A virtual network test bed is particularly useful for taking risk out of both initial VoIP deployment and long-term VoIP ownership. Essentially, such a test bed enables application developers, QA specialists, network managers and other IT staff to observe and analyze the behavior of network applications in a lab environment that accurately emulates conditions on the current and/or planned production network.
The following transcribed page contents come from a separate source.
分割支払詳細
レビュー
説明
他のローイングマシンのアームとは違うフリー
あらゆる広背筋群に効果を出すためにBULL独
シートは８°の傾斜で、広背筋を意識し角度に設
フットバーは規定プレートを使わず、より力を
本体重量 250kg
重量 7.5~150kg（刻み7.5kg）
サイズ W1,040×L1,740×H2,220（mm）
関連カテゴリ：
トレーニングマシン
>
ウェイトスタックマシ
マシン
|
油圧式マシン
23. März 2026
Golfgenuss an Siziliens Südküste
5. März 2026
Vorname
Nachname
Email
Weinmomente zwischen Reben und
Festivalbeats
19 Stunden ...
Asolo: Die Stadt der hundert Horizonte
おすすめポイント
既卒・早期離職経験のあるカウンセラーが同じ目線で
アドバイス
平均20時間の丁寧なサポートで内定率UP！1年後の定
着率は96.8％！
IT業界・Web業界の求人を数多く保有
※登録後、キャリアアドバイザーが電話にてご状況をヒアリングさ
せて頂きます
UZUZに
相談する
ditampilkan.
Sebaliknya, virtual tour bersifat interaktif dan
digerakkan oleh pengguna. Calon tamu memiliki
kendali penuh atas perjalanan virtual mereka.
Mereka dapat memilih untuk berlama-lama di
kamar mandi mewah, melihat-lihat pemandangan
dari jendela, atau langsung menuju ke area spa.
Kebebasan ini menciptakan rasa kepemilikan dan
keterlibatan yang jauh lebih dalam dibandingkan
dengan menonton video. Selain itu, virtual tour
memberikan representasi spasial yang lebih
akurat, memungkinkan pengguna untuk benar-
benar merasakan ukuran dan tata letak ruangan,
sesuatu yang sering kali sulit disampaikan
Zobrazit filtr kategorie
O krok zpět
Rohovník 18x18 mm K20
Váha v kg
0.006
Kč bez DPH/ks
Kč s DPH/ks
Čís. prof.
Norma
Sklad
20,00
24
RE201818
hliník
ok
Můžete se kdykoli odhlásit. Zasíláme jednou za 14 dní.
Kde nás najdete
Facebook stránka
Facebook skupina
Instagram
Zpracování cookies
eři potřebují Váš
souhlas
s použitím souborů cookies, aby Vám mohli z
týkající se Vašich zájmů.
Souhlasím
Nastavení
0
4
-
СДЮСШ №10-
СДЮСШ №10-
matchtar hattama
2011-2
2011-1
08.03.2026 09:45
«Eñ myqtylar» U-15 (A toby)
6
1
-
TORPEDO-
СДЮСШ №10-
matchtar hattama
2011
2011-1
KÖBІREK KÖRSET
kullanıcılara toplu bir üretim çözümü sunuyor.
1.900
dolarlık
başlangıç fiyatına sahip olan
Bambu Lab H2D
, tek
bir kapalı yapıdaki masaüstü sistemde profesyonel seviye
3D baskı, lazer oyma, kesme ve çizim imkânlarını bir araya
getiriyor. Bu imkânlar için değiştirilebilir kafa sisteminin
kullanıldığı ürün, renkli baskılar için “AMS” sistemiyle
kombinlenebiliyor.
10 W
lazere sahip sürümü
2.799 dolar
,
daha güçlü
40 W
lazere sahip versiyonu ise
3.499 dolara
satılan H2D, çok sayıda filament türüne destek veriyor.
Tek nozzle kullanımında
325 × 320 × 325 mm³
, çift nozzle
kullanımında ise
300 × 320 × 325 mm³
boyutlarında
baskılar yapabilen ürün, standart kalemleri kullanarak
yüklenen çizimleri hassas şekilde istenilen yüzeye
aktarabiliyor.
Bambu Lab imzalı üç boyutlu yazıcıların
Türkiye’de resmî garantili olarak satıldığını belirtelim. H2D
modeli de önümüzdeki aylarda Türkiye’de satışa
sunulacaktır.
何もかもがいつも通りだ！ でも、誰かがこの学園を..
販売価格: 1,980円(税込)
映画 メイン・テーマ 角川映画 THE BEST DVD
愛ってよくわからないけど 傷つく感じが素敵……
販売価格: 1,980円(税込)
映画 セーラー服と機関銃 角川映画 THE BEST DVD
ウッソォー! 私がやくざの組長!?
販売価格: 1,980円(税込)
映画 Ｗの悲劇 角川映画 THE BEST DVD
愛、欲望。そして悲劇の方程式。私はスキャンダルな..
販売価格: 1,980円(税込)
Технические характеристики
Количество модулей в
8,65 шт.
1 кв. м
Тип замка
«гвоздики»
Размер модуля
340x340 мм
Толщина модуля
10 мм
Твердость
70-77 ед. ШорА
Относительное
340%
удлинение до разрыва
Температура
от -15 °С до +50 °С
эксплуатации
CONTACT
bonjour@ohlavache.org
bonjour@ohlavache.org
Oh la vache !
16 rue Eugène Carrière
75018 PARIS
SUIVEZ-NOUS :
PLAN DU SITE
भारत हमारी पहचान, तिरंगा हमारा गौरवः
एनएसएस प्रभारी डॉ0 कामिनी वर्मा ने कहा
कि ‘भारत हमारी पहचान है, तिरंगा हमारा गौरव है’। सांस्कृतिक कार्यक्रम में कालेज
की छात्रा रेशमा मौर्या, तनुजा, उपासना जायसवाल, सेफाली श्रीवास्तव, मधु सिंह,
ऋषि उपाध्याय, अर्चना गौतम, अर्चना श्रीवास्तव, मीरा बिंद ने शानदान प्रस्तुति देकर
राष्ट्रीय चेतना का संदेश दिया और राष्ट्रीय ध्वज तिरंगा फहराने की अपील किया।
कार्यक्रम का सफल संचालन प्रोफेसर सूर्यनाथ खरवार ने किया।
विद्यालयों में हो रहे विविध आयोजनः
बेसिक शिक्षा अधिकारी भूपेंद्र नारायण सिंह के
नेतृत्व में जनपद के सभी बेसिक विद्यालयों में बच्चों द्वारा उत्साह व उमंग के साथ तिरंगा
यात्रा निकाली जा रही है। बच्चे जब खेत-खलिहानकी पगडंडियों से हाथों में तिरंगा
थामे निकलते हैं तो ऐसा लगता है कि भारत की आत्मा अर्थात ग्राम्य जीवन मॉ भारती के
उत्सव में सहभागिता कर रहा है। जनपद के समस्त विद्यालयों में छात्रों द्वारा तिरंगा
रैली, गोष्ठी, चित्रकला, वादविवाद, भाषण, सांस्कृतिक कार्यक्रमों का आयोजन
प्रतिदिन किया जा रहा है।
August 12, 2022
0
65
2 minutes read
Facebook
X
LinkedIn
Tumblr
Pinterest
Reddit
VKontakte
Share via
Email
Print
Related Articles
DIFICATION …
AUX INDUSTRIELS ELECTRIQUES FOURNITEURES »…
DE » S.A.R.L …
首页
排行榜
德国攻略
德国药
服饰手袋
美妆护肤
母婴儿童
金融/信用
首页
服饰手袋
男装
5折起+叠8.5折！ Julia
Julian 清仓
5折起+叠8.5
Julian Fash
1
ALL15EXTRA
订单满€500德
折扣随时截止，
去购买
This emulation should encompass all relevant attributes of the network, including:
* All network links and their impairments, such as: physical distance and associated latency, bandwidth, jitter, packet loss, CIR, QoS, MPLS classification schemes, etc.,
* the number and distribution of end users at each remote location and
* application traffic loads.
This kind of test bed is indispensable for modeling the performance of VoIP in the production environment, validating vendor claims, comparing alternative solutions, experimenting with proposed network enhancements, and actually experiencing the call quality that the planned VoIP implementation will deliver.
Following are seven best practices for applying virtual network test bed technology to both initial VoIP deployment and ongoing VoIP management challenges:
1. Capture conditions on the network to define best-case, average-case and worst-case scenarios
Conditions in a test lab won’t reflect conditions in the real-world environment if they are not based on empirical input. That’s why successful VoIP adopters record conditions on the production network over an extended period of time and then play back those conditions in the lab to define best-, average-, and worst-case scenarios. By assessing VoIP performance under these various scenarios, project teams can readily discover any problems that threaten call quality.
2. Use the virtual network to run VoIP services in the testing lab under those real-world scenarios
Once the network’s best-, average-, and worst-case scenarios have been replicated in the test environment, the project team can begin the process of VoIP testing by running voice traffic between every set of endpoints. This can be done by actually connecting phones to the test bed. Call generation tools can also be used to emulate projected call volumes.